WORK ORDER: Across the whole listing, filter for the string "text" and copy every line that has it.

-.-.-

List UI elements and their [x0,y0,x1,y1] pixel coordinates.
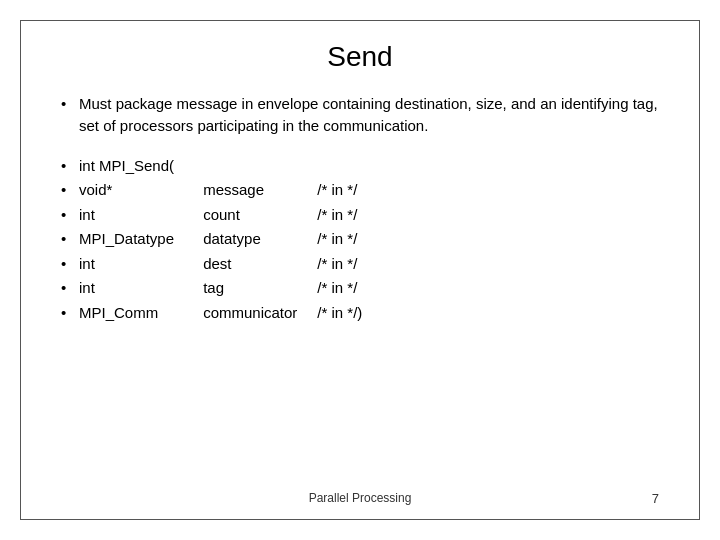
code-comment-1: /* in */ [317,179,357,202]
code-section: • int MPI_Send( • void* message /* in */… [61,155,659,325]
bullet-text-1: Must package message in envelope contain… [79,93,659,137]
code-arg-4: dest [203,253,313,276]
code-comment-2: /* in */ [317,204,357,227]
code-indent-5: int [79,277,199,300]
code-line-0: • int MPI_Send( [61,155,659,178]
code-comment-6: /* in */) [317,302,362,325]
code-text-2: int count /* in */ [79,204,357,227]
code-comment-3: /* in */ [317,228,357,251]
code-arg-2: count [203,204,313,227]
code-line-3: • MPI_Datatype datatype /* in */ [61,228,659,251]
code-arg-5: tag [203,277,313,300]
code-arg-3: datatype [203,228,313,251]
intro-bullet-section: • Must package message in envelope conta… [61,93,659,137]
code-dot-5: • [61,277,79,300]
code-dot-2: • [61,204,79,227]
code-line-5: • int tag /* in */ [61,277,659,300]
code-dot-0: • [61,155,79,178]
code-line-4: • int dest /* in */ [61,253,659,276]
code-text-4: int dest /* in */ [79,253,357,276]
code-indent-2: int [79,204,199,227]
code-text-0: int MPI_Send( [79,155,174,178]
code-comment-5: /* in */ [317,277,357,300]
code-text-5: int tag /* in */ [79,277,357,300]
code-arg-1: message [203,179,313,202]
footer-label: Parallel Processing [309,491,412,505]
code-arg-6: communicator [203,302,313,325]
code-text-3: MPI_Datatype datatype /* in */ [79,228,357,251]
footer-page: 7 [652,491,659,506]
code-line-2: • int count /* in */ [61,204,659,227]
code-dot-3: • [61,228,79,251]
code-indent-3: MPI_Datatype [79,228,199,251]
code-line-1: • void* message /* in */ [61,179,659,202]
code-dot-1: • [61,179,79,202]
bullet-dot-1: • [61,93,79,114]
footer: Parallel Processing 7 [51,485,669,509]
slide-container: Send • Must package message in envelope … [20,20,700,520]
code-dot-6: • [61,302,79,325]
code-line-6: • MPI_Comm communicator /* in */) [61,302,659,325]
code-indent-6: MPI_Comm [79,302,199,325]
code-indent-1: void* [79,179,199,202]
content-area: • Must package message in envelope conta… [51,93,669,485]
code-indent-4: int [79,253,199,276]
code-dot-4: • [61,253,79,276]
code-text-1: void* message /* in */ [79,179,357,202]
bullet-item-1: • Must package message in envelope conta… [61,93,659,137]
code-comment-4: /* in */ [317,253,357,276]
slide-title: Send [51,41,669,73]
code-text-6: MPI_Comm communicator /* in */) [79,302,362,325]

-.-.-

ANSWER FOR THE TASK:
bullet-text-1: Must package message in envelope contain… [79,93,659,137]
code-text-2: int count /* in */ [79,204,357,227]
code-text-4: int dest /* in */ [79,253,357,276]
code-text-0: int MPI_Send( [79,155,174,178]
code-text-5: int tag /* in */ [79,277,357,300]
code-text-3: MPI_Datatype datatype /* in */ [79,228,357,251]
code-text-1: void* message /* in */ [79,179,357,202]
code-text-6: MPI_Comm communicator /* in */) [79,302,362,325]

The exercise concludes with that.